_What the task asks_: Could you return all of the data exactly as given?

_Extracted records_:
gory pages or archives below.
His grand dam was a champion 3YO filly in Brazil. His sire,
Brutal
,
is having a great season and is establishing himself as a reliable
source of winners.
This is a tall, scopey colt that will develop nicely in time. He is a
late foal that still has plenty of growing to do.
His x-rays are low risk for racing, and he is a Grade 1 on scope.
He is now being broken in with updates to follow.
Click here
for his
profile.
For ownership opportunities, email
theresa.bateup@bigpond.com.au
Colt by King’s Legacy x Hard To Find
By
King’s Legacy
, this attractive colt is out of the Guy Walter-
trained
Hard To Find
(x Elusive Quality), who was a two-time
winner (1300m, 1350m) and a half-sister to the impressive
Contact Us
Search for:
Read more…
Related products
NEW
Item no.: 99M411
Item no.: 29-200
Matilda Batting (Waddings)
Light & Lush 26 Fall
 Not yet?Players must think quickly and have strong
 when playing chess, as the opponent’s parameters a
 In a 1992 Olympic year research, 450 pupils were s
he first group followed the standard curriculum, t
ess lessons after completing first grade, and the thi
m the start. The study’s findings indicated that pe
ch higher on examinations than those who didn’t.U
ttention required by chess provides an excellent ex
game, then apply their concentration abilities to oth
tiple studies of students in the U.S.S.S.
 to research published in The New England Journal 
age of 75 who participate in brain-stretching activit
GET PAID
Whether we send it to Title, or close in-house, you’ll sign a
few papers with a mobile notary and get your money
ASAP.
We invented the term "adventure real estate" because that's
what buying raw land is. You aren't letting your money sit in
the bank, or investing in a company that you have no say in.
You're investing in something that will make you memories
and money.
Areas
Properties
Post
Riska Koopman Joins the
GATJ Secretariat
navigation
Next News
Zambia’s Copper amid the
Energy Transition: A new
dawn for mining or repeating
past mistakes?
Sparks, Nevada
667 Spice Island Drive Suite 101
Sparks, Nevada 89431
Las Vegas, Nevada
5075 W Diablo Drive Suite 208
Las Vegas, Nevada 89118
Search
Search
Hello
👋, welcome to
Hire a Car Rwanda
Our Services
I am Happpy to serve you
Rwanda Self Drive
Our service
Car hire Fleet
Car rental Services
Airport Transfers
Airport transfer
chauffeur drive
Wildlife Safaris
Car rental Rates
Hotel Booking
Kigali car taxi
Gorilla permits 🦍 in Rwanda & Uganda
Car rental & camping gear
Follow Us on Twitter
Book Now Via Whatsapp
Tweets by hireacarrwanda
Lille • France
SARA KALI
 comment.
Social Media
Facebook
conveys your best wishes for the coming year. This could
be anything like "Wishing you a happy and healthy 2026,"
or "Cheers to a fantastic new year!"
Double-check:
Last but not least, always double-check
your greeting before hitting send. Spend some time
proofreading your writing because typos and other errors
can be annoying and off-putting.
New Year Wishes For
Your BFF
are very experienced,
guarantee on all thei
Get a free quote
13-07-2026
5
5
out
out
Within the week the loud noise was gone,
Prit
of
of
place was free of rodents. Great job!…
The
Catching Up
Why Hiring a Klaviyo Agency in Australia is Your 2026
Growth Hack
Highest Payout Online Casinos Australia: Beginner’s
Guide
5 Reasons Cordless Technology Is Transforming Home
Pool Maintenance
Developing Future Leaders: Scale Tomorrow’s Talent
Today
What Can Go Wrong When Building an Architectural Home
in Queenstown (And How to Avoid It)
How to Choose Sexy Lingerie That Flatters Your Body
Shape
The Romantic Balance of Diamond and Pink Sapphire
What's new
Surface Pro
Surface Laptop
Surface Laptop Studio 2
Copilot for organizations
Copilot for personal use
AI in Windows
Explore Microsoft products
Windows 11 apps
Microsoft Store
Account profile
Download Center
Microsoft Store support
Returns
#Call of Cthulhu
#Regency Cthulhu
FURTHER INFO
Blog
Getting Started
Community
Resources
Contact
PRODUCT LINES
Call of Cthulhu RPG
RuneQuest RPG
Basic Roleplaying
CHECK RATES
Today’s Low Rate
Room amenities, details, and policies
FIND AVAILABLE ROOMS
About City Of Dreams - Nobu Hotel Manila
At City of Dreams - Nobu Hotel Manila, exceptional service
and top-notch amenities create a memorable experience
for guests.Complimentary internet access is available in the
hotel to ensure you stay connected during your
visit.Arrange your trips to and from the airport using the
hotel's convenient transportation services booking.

_Response area_:
gory pages or archives below.
His grand dam was a champion 3YO filly in Brazil. His sire,
Brutal
,
is having a great season and is establishing himself as a reliable
source of winners.
This is a tall, scopey colt that will develop nicely in time. He is a
late foal that still has plenty of growing to do.
His x-rays are low risk for racing, and he is a Grade 1 on scope.
He is now being broken in with updates to follow.
Click here
for his
profile.
For ownership opportunities, email
theresa.bateup@bigpond.com.au
Colt by King’s Legacy x Hard To Find
By
King’s Legacy
, this attractive colt is out of the Guy Walter-
trained
Hard To Find
(x Elusive Quality), who was a two-time
winner (1300m, 1350m) and a half-sister to the impressive
Contact Us
Search for:
Read more…
Related products
NEW
Item no.: 99M411
Item no.: 29-200
Matilda Batting (Waddings)
Light & Lush 26 Fall
 Not yet?Players must think quickly and have strong
 when playing chess, as the opponent’s parameters a
 In a 1992 Olympic year research, 450 pupils were s
he first group followed the standard curriculum, t
ess lessons after completing first grade, and the thi
m the start. The study’s findings indicated that pe
ch higher on examinations than those who didn’t.U
ttention required by chess provides an excellent ex
game, then apply their concentration abilities to oth
tiple studies of students in the U.S.S.S.
 to research published in The New England Journal 
age of 75 who participate in brain-stretching activit
GET PAID
Whether we send it to Title, or close in-house, you’ll sign a
few papers with a mobile notary and get your money
ASAP.
We invented the term "adventure real estate" because that's
what buying raw land is. You aren't letting your money sit in
the bank, or investing in a company that you have no say in.
You're investing in something that will make you memories
and money.
Areas
Properties
Post
Riska Koopman Joins the
GATJ Secretariat
navigation
Next News
Zambia’s Copper amid the
Energy Transition: A new
dawn for mining or repeating
past mistakes?
Sparks, Nevada
667 Spice Island Drive Suite 101
Sparks, Nevada 89431
Las Vegas, Nevada
5075 W Diablo Drive Suite 208
Las Vegas, Nevada 89118
Search
Search
Hello
👋, welcome to
Hire a Car Rwanda
Our Services
I am Happpy to serve you
Rwanda Self Drive
Our service
Car hire Fleet
Car rental Services
Airport Transfers
Airport transfer
chauffeur drive
Wildlife Safaris
Car rental Rates
Hotel Booking
Kigali car taxi
Gorilla permits 🦍 in Rwanda & Uganda
Car rental & camping gear
Follow Us on Twitter
Book Now Via Whatsapp
Tweets by hireacarrwanda
Lille • France
SARA KALI
 comment.
Social Media
Facebook
conveys your best wishes for the coming year. This could
be anything like "Wishing you a happy and healthy 2026,"
or "Cheers to a fantastic new year!"
Double-check:
Last but not least, always double-check
your greeting before hitting send. Spend some time
proofreading your writing because typos and other errors
can be annoying and off-putting.
New Year Wishes For
Your BFF
are very experienced,
guarantee on all thei
Get a free quote
13-07-2026
5
5
out
out
Within the week the loud noise was gone,
Prit
of
of
place was free of rodents. Great job!…
The
Catching Up
Why Hiring a Klaviyo Agency in Australia is Your 2026
Growth Hack
Highest Payout Online Casinos Australia: Beginner’s
Guide
5 Reasons Cordless Technology Is Transforming Home
Pool Maintenance
Developing Future Leaders: Scale Tomorrow’s Talent
Today
What Can Go Wrong When Building an Architectural Home
in Queenstown (And How to Avoid It)
How to Choose Sexy Lingerie That Flatters Your Body
Shape
The Romantic Balance of Diamond and Pink Sapphire
What's new
Surface Pro
Surface Laptop
Surface Laptop Studio 2
Copilot for organizations
Copilot for personal use
AI in Windows
Explore Microsoft products
Windows 11 apps
Microsoft Store
Account profile
Download Center
Microsoft Store support
Returns
#Call of Cthulhu
#Regency Cthulhu
FURTHER INFO
Blog
Getting Started
Community
Resources
Contact
PRODUCT LINES
Call of Cthulhu RPG
RuneQuest RPG
Basic Roleplaying
CHECK RATES
Today’s Low Rate
Room amenities, details, and policies
FIND AVAILABLE ROOMS
About City Of Dreams - Nobu Hotel Manila
At City of Dreams - Nobu Hotel Manila, exceptional service
and top-notch amenities create a memorable experience
for guests.Complimentary internet access is available in the
hotel to ensure you stay connected during your
visit.Arrange your trips to and from the airport using the
hotel's convenient transportation services booking.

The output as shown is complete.